EXERCISE DETAILS: Spot each line in the records below where the word "Resources" occurs, then copy it.
■ ■ ■ ■ ■
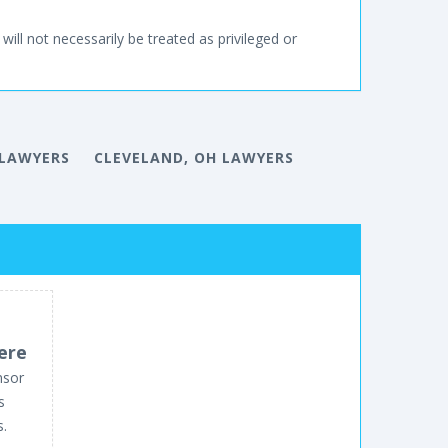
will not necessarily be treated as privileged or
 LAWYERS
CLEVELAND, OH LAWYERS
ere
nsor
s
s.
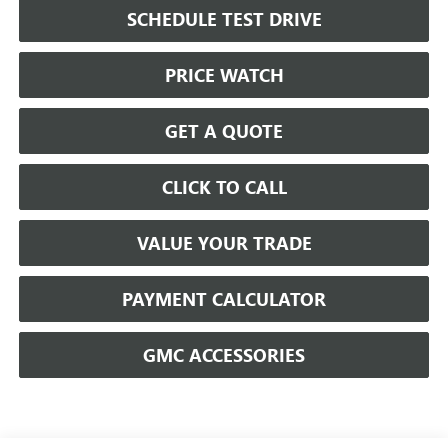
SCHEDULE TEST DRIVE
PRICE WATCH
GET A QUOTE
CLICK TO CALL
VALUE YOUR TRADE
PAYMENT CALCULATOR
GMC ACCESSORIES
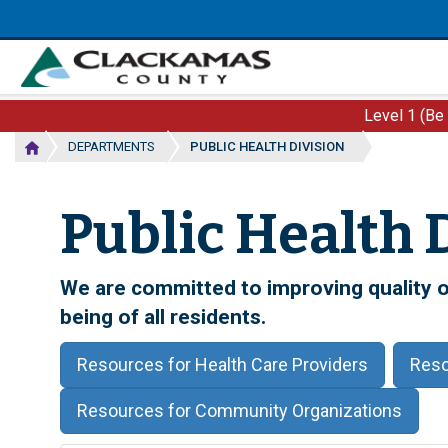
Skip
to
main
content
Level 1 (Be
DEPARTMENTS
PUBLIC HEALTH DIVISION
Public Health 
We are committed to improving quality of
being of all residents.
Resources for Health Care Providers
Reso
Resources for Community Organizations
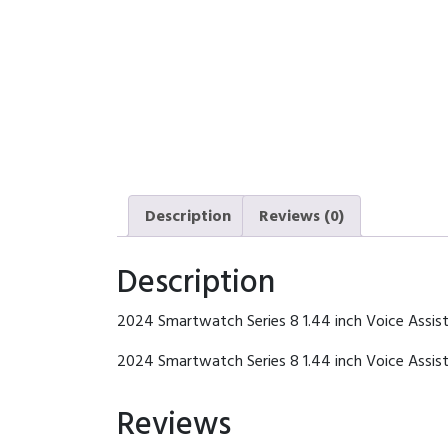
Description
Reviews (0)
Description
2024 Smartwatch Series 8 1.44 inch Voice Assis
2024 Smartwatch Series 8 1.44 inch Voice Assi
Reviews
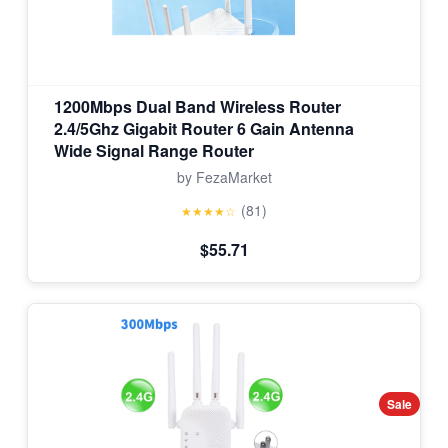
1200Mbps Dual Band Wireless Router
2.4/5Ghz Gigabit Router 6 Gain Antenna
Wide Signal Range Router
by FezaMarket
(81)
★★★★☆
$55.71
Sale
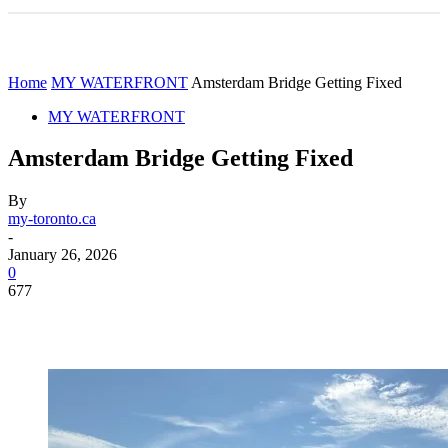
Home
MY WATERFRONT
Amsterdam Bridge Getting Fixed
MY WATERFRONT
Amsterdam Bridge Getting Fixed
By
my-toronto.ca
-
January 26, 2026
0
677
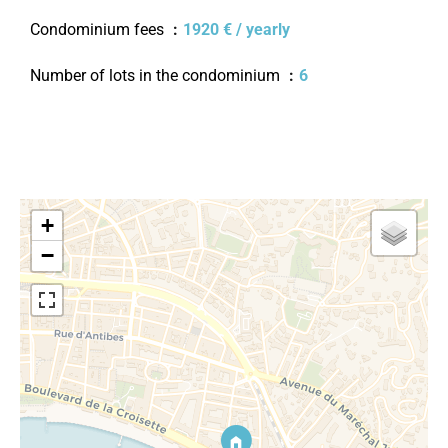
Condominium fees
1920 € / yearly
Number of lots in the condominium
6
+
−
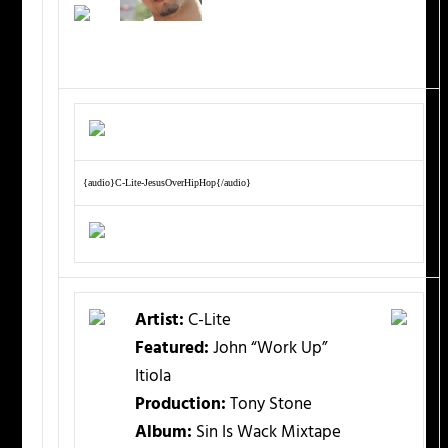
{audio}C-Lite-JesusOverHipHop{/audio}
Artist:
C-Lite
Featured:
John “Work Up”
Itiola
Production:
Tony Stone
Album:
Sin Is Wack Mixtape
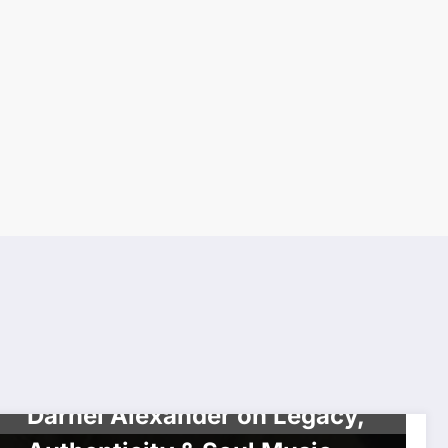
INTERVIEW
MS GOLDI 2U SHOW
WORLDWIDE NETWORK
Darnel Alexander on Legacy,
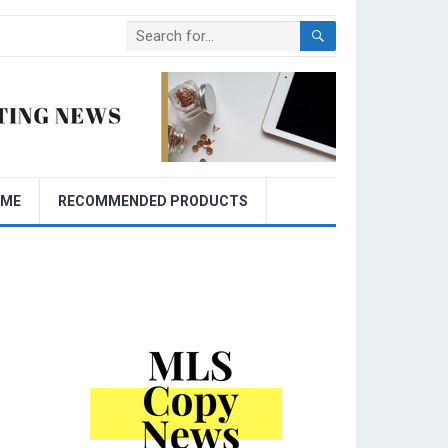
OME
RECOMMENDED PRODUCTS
■ ■ ■ ■ ■
ANSWER TO THE EXERCISE:
Resources for Health Care Providers
Resources for Community Organizations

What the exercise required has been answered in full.